Burke knows that Wolfe's alleged "victim," although convicted only once, is actually a serial rapist. The deeper he presses, the more gaping holes he finds in the prosecution's case, but shadowy law enforcement agencies seem determined to protect Wychek at all costs, no matter who it sacrifices. Burke ups the ante by re-opening all the old "cold case" rape investigations, calls in a lot of markers from both sides of the law, and finally shows all the players why "down here" is no place for tourists.
"Burke is back with a vengeance, and with the full complement of underground irregulars who've populated his dozen or so previous noir adventures. For starters, there's Max the Silent and the Prof (short for both Professor and Prophet), Pepper, Mole and Michelle, street folks all, as well as the giant menacing rottweiler known as Bruiser, who protects the beautiful crime fighter Wolfe. No series offers a richer world of night people, or one as dark and brutal. For the Burke fan, plot becomes almost secondary to the immersion into Vachss's thrillingly seductive downtown Manhattan shadow land. But this installment has a terrific hook as well: Burke and company must come to the rescue when Wolfe, a righteous former prosecutor specializing in sex crimes, is framed for the attempted murder of one of the serial perps she once put away, a lowlife named John Anson Wychek. Vachss's prose is at its brittle best in his presentation of the case against the taciturn Wolfe, as well as Wychek's criminal past. At length, Burke learns that Wychek inexplicably has federal protection, and conceives an elaborate scam to snare him. Posing as reporter pal J.P. Hauser, Burke works his way into the life of Wychek's yuppie sister, Laura. This extended cat-and-mouse game (or perhaps Burke is falling in love?) has quiet depth as well as tension. Burke's an original, often imitated but never matched because Vachss keeps raising the bar." Publishers Weekly (Copyright 2004 Reed Business Information, Inc.)

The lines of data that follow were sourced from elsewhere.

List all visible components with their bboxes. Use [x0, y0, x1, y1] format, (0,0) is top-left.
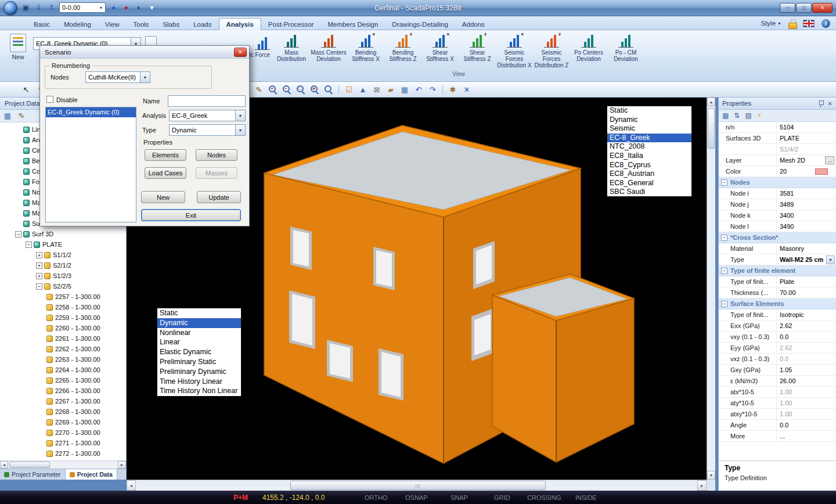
renumbering-combo[interactable]: Cuthill-McKee(II) ▼: [85, 71, 150, 83]
deselect-icon[interactable]: ⊠: [372, 84, 382, 95]
close-button[interactable]: ✕: [812, 3, 833, 13]
tree-item[interactable]: 2257 - 1-300.00: [0, 291, 126, 302]
close-icon[interactable]: ✕: [828, 100, 833, 107]
zoom-previous-icon[interactable]: [323, 84, 334, 95]
property-value[interactable]: Isotropic: [777, 309, 836, 320]
collapse-icon[interactable]: −: [26, 242, 32, 248]
sweep-icon[interactable]: ✱: [448, 84, 458, 95]
property-group-type-of-finite-element[interactable]: −Type of finite element: [719, 265, 836, 276]
ribbon-item-seismic-forces-distribution-z[interactable]: zSeismic Forces Distribution Z: [533, 31, 570, 70]
ribbon-item-po-cm-deviation[interactable]: Po - CM Deviation: [607, 31, 644, 70]
tree-item[interactable]: −Surf 3D: [0, 229, 126, 239]
tab-view[interactable]: View: [98, 19, 127, 30]
layers-icon[interactable]: ▦: [2, 111, 13, 121]
collapse-icon[interactable]: −: [721, 301, 727, 307]
masses-button[interactable]: Masses: [196, 167, 237, 179]
categorize-icon[interactable]: ▦: [722, 111, 729, 120]
minimize-button[interactable]: ─: [780, 3, 795, 13]
tree-item[interactable]: 2270 - 1-300.00: [0, 427, 126, 438]
export-icon[interactable]: ⇑: [46, 3, 56, 13]
type-combo[interactable]: Dynamic ▼: [169, 124, 246, 136]
tree-item[interactable]: +S2/1/2: [0, 260, 126, 271]
ribbon-item-mass-distribution[interactable]: Mass Distribution: [273, 31, 310, 70]
tree-item[interactable]: 2261 - 1-300.00: [0, 333, 126, 344]
analysis-list-item[interactable]: Static: [607, 106, 691, 116]
property-value[interactable]: 26.00: [777, 376, 836, 386]
load-step-combo[interactable]: 0-0.00 ▼: [59, 2, 106, 13]
collapse-icon[interactable]: −: [721, 268, 727, 274]
analysis-list-item[interactable]: EC8_Italia: [607, 152, 691, 161]
analysis-list-item[interactable]: NTC_2008: [607, 142, 691, 152]
select-check-icon[interactable]: ☑: [344, 84, 354, 95]
property-value[interactable]: 20: [777, 166, 836, 177]
tree-item[interactable]: 2265 - 1-300.00: [0, 375, 126, 386]
type-list-item[interactable]: Preliminary Static: [157, 357, 241, 367]
more-chevron-icon[interactable]: ▾: [147, 3, 157, 13]
tab-modeling[interactable]: Modeling: [57, 19, 98, 30]
status-toggle-grid[interactable]: GRID: [494, 494, 510, 501]
new-button[interactable]: New: [141, 191, 185, 203]
tree-item[interactable]: 2272 - 1-300.00: [0, 448, 126, 459]
tree-item[interactable]: 2267 - 1-300.00: [0, 396, 126, 406]
ribbon-item-shear-stiffness-x[interactable]: xShear Stiffness X: [421, 31, 459, 70]
select-arrow-icon[interactable]: ↖: [21, 84, 31, 95]
analysis-list-item[interactable]: Dynamic: [607, 116, 691, 125]
pin-icon[interactable]: [818, 100, 824, 107]
style-dropdown[interactable]: Style ▼: [761, 20, 781, 27]
grid-icon[interactable]: ▦: [399, 84, 410, 95]
import-icon[interactable]: ⇓: [34, 3, 44, 13]
update-button[interactable]: Update: [197, 191, 241, 203]
expand-icon[interactable]: +: [36, 252, 42, 258]
globe-icon[interactable]: ◐: [134, 3, 144, 13]
status-toggle-crossing[interactable]: CROSSING: [527, 494, 561, 501]
app-orb-icon[interactable]: [3, 1, 17, 15]
analysis-list-item[interactable]: SBC Saudi: [607, 188, 691, 197]
chevron-down-icon[interactable]: ▼: [826, 255, 835, 264]
maximize-button[interactable]: ▢: [796, 3, 812, 13]
tree-item[interactable]: 2258 - 1-300.00: [0, 302, 126, 312]
analysis-list-item[interactable]: EC8_Austrian: [607, 170, 691, 179]
analysis-list-item[interactable]: EC-8_Greek: [607, 134, 691, 143]
analysis-list-item[interactable]: Seismic: [607, 124, 691, 134]
property-group-surface-elements[interactable]: −Surface Elements: [719, 298, 836, 309]
tab-basic[interactable]: Basic: [27, 19, 57, 30]
tree-item[interactable]: 2271 - 1-300.00: [0, 438, 126, 448]
ribbon-item-po-centers-deviation[interactable]: Po Centers Deviation: [570, 31, 607, 70]
status-toggle-osnap[interactable]: OSNAP: [405, 494, 428, 501]
new-scenario-button[interactable]: New: [5, 34, 31, 77]
lightning-icon[interactable]: ⚡: [757, 111, 762, 120]
ribbon-item-bending-stiffness-x[interactable]: xBending Stiffness X: [347, 31, 384, 70]
list-view-icon[interactable]: ▤: [745, 111, 751, 120]
name-input[interactable]: [168, 95, 246, 107]
type-list-item[interactable]: Time History Linear: [157, 377, 241, 387]
type-list-item[interactable]: Time History Non Linear: [157, 386, 241, 396]
tree-item[interactable]: 2263 - 1-300.00: [0, 354, 126, 365]
sphere-blue-icon[interactable]: ●: [109, 3, 118, 13]
scenario-list[interactable]: EC-8_Greek Dynamic (0): [45, 107, 136, 222]
lock-icon[interactable]: [788, 19, 796, 28]
property-value[interactable]: 3400: [777, 210, 836, 221]
collapse-icon[interactable]: −: [721, 179, 727, 186]
redo-icon[interactable]: ↷: [427, 84, 438, 95]
property-value[interactable]: 1.05: [777, 365, 836, 375]
eraser-icon[interactable]: ▰: [385, 84, 396, 95]
collapse-icon[interactable]: −: [36, 283, 42, 290]
ribbon-item-mass-centers-deviation[interactable]: Mass Centers Deviation: [310, 31, 347, 70]
property-value[interactable]: 3581: [777, 188, 836, 199]
tree-item[interactable]: 2259 - 1-300.00: [0, 312, 126, 323]
nodes-button[interactable]: Nodes: [196, 149, 237, 161]
status-toggle-inside[interactable]: INSIDE: [575, 494, 597, 501]
analysis-list-item[interactable]: EC8_Cyprus: [607, 161, 691, 170]
property-value[interactable]: 1.00: [777, 387, 836, 397]
ellipsis-button[interactable]: ...: [825, 156, 834, 164]
ribbon-item-seismic-forces-distribution-x[interactable]: xSeismic Forces Distribution X: [496, 31, 533, 70]
tree-item[interactable]: +S1/1/2: [0, 250, 126, 260]
tree-item[interactable]: 2262 - 1-300.00: [0, 344, 126, 354]
tree-horizontal-scrollbar[interactable]: ◄ ►: [0, 460, 126, 469]
tree-item[interactable]: −S2/2/5: [0, 281, 126, 291]
uk-flag-icon[interactable]: [803, 20, 815, 27]
dialog-title-bar[interactable]: Scenario: [40, 46, 249, 59]
property-value[interactable]: 0.0: [777, 332, 836, 342]
viewport-vertical-scrollbar[interactable]: ▲ ▼: [707, 98, 715, 480]
status-toggle-ortho[interactable]: ORTHO: [365, 494, 388, 501]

"The narrative spine is a bit more collapsible than usual, but pace, tone, and atmospherics are all Vachss-grade." Kirkus Reviews
"Old characters come back as Burke reminisces about his past and makes a surprising discovery about himself and his current life. Nothing particularly special here, but fans of Burke will want to read his latest exploits." Library Journal
"Vachss's mastery of dialogue moves the story along at breakneck pace....If I hadn't had a houseful of guests to cook for on the evening I picked up Down Here, I would have finished it before dessert." BookReporter.com
"Vachss assembles all the pieces for an exciting thriller, but Down Here slows to a crawl....On the evidence of Down Here, Burke might be given a little more time off." The Oregonian (Portland, OR)
"[T]autly written, relentlessly depressing about the human condition, yet ultimately triumphant. Burke is the uncrowned king of the lawless good guys, and Down Here will advance his legend among mystery aficionados the world over." BookPage
"Many writers try to cover the same ground as Vachss. A handful are as good. None are better." People
Bone-crushing impact, set in a milieu that clogs the lungs and stings the eyes, Down Here is the penetrating and remarkable thriller from a master of American noir.
About the Author
Andrew Vachss has been a federal investigator in sexually transmitted diseases, a social services caseworker, and a labor organizer, and has directed a maximum-security prison for youthful offenders. Now a lawyer in private practice, he represents children and youths exclusively. He is the author of numerous novels, including the Burke series, two collections of short stories, and a wide variety of other material including song lyrics, graphic novels, and a "children's book for adults." His books have been translated into twenty languages and his work has appeared in Parade, Antaeus, Esquire, Playboy, the New York Times, and numerous other forums. A native New Yorker, he now divides his time between the city of his birth and the Pacific Northwest.